By David Cruz
Gov. Chris Christie was ready. With an organized demonstration expected at today’s town hall in South River, state troopers were at the door and all over the gym at St. Mary’s School. The anticipated guests prompted the governor to add to his rules of the town hall.
“The state workers’ union has decided that one of their goals and missions in life is to recruit people to come here to the town hall meeting and when you begin to ask questions, they will start to scream and yell over you and over me,” said the governor.
The demonstrators were better organized than they were last week, and there were more of them — over a dozen, all escorted out of the gym with a symbolic kick in the rear from a governor comfortable that he had won the day.
“Well congratulations, you have now seen the latest gift given to you by the public sector unions in the state of New Jersey,” mocked the governor as the demonstrators were led out of the gym.
Sayreville resident Ron Sturgis thought the demonstrators were rude. “They kind of made a fool of themselves because I didn’t understand what they were yelling at,” he said. “They were just yelling and it wasn’t making any sense to me.”
Donna Roehsler of South River agreed. “They have a place to do it but I think Christie handled it correctly,” she said. “I noticed that a lot of people in the audience told them to sit down and shut up, quite frankly.”
Christie blamed the Communication Workers of America for the demonstration. The CWA said today Christie should stop whining. The town hall remained lively, with questions ranging from taxes to education and even, almost, a reference to the George Washington Bridge, which came after a question about the special committee on investigations refusing to look into corruption allegations in Newark.
“What I can assure you is that just because the legislative branch is unwilling to move on this for whatever reason through Assemblyman Wisniewski. The executive branch is not going to sit by idly when you hear some of the stories that we’ve heard about what went on with the Water Authority and other things that have happened in Newark and things that are happening in Newark as we speak,” said the governor.
Christie said Community Affairs Commissioner Richard Constable was looking into the Newark allegations, but Constable wouldn’t confirm an investigation, saying he would update the governor when he got more information.
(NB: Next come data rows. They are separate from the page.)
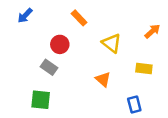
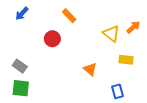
yellow triangle: (112, 43) -> (111, 33), moved
gray rectangle: (49, 67) -> (20, 66), moved
green square: (41, 100) -> (21, 88), moved

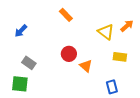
blue arrow: (22, 14) -> (21, 31), moved
red circle: (52, 39) -> (69, 54), moved
gray rectangle: (20, 66) -> (29, 63), moved

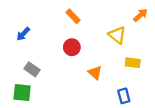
orange arrow: (127, 26) -> (140, 15), moved
red circle: (69, 54) -> (72, 47), moved

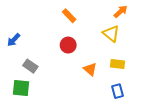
orange arrow: (140, 15) -> (121, 11), moved
blue arrow: (23, 34) -> (14, 40), moved
yellow rectangle: (133, 63) -> (117, 64), moved

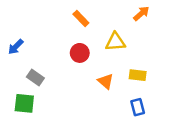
yellow triangle: (111, 34) -> (115, 42), moved, turned -42

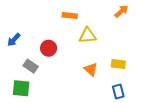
orange rectangle: (81, 18) -> (70, 15), turned -40
yellow triangle: (115, 42) -> (88, 36), moved
red circle: (80, 53) -> (49, 48), moved

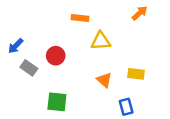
gray rectangle: (31, 66) -> (29, 68), moved
green square: (21, 88) -> (57, 102), moved
blue rectangle: (118, 91) -> (126, 107), moved

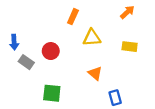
orange rectangle: (80, 18) -> (73, 17), turned -72
blue arrow: (16, 46) -> (14, 42), turned -48
yellow rectangle: (136, 74) -> (130, 47), moved

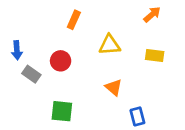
orange rectangle: (73, 17) -> (74, 20), moved

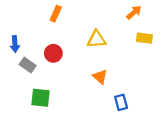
orange rectangle: (74, 20) -> (56, 14), moved
yellow rectangle: (155, 56) -> (144, 38), moved
green square: (62, 111) -> (41, 98), moved

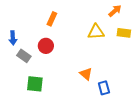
orange rectangle: (56, 14) -> (52, 19), moved
yellow triangle: (97, 39) -> (96, 32), moved
orange triangle: (100, 77) -> (86, 74), moved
The governor even sparred with a woman who criticized his stance on the Affordable Care Act.
“I’m sorry that you favor Obamacare and I don’t,” he snapped. “I mean, sorry, that’s just the way it goes.”
The governor was as combative today as he’s been in a long time. This is a format that clearly works for him, which could explain why he announced that he is ramping up his schedule of town hall events. All demonstrators, apparently, welcome.